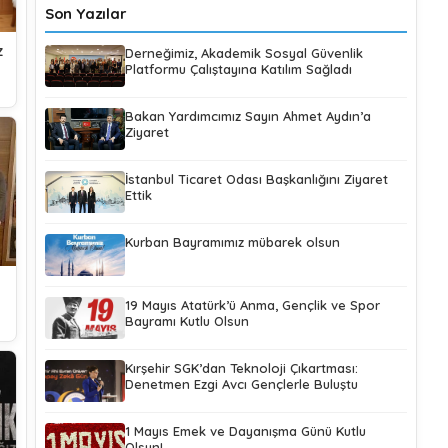
Son Yazılar
z
Derneğimiz, Akademik Sosyal Güvenlik
Platformu Çalıştayına Katılım Sağladı
Bakan Yardımcımız Sayın Ahmet Aydın’a
Ziyaret
İstanbul Ticaret Odası Başkanlığını Ziyaret
Ettik
Kurban Bayramımız mübarek olsun
19 Mayıs Atatürk’ü Anma, Gençlik ve Spor
Bayramı Kutlu Olsun
Kırşehir SGK’dan Teknoloji Çıkartması:
Denetmen Ezgi Avcı Gençlerle Buluştu
1 Mayıs Emek ve Dayanışma Günü Kutlu
Olsun!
——————————
Nothing but the lines from the one with "Kırşehir SGK’dan Teknoloji" through the last line of the data should appear; print them exactly.

Kırşehir SGK’dan Teknoloji Çıkartması:
Denetmen Ezgi Avcı Gençlerle Buluştu
1 Mayıs Emek ve Dayanışma Günü Kutlu
Olsun!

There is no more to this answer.